(Bloomberg) — The Bank of Greece will likely submit a plan to the government by the end of the month to help the country’s lenders clear most non-performing loans from their balance sheets.
“Probably before the end of the month, the Bank of Greece is going to unveil its own proposal for the creation of a bad bank” Alex Patelis, chief economic adviser to Prime Minister Kyriakos Mitsotakis, said at a virtual event organized by the Athens Stock Exchange. “We ‘re obviously going to study it very carefully, and take it from there.”
Greece’s huge stock of non-performing loans — 60.9 billion euros ($72 billion) as of the end of March — is a legacy of the decade-long debt crisis which led to a roughly 25% cumulative drop in economic output.
Though the value of the country’s bad loans is significantly down from its March 2016 peak of about 107 billion euros, Greece still has the worst soured-loans ratio among European Union member states.
Greek lenders have pledged to bring the ratio down to the European average by the end of 2021, and banks have already begun using the government’s so-called Hercules plan, designed to help them package loans into securities with partial state guarantees.
The program is expected to help lenders trim soured debt by over a half, according to Patelis.

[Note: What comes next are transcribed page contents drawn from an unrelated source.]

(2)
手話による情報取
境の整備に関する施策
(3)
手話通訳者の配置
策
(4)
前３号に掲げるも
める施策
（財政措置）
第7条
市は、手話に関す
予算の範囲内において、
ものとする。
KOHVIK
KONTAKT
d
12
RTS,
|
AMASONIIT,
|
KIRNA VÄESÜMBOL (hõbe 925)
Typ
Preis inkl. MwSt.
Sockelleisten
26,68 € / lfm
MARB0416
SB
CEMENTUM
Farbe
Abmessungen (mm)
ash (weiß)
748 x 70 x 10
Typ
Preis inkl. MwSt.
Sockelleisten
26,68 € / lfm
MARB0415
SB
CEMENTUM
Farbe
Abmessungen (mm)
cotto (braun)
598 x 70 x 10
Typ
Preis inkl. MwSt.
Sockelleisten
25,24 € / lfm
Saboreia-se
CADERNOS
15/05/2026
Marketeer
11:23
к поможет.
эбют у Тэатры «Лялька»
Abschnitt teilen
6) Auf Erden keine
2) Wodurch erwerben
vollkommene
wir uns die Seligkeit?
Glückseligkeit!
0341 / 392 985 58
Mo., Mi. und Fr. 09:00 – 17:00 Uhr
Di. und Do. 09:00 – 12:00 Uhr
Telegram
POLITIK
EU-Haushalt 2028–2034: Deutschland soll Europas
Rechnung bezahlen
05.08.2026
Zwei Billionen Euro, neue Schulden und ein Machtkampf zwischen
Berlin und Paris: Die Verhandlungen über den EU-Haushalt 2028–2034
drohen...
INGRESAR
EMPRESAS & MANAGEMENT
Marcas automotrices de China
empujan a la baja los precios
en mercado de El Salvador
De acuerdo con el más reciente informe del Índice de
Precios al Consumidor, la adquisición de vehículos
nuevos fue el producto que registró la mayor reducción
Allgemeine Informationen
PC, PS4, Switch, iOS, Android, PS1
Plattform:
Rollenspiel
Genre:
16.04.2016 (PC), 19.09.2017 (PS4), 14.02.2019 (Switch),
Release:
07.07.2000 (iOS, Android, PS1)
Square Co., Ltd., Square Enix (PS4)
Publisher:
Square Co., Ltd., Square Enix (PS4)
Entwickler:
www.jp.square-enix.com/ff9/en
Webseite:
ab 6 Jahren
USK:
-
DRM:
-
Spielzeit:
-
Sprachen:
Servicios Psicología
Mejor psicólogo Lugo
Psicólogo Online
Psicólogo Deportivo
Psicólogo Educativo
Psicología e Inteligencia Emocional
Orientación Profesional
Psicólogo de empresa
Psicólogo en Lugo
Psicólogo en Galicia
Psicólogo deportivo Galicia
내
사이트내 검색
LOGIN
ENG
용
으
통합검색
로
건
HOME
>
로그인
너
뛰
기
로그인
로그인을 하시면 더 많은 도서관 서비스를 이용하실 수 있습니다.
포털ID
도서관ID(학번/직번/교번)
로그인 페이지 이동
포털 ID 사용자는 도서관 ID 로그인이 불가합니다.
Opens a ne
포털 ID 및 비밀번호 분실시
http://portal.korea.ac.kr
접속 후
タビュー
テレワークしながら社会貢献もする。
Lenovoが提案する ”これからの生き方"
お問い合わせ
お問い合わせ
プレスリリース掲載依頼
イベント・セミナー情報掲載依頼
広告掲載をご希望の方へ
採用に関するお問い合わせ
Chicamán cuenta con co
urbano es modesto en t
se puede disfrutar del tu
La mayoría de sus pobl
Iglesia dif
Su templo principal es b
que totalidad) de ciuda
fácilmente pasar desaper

Even at that point, though, Greek banks would have a high NPL ratio, after also taking into account the effect of the coronavirus pandemic.
“A bad bank is not in itself a bad or a good thing,” Patelis said. “The devil is always in the details.”
The Bank of Greece has hired Rothschild & Co., Boston Consulting Group Inc.and Deloitte LLP to advise on the bad-bank plan.
The aim of the program will be to help lenders cut bad debt and at the same time handle deferred tax credits that account for more than half of their capital.
The Athens-based central bank has said that existing bank structures will be strengthened rather than overturned, with third parties participating in management of bad loans. Any losses associated with soured credits will be exclusively covered by the lenders and not by taxpayers, up to the minimum capital adequacy ratio limit.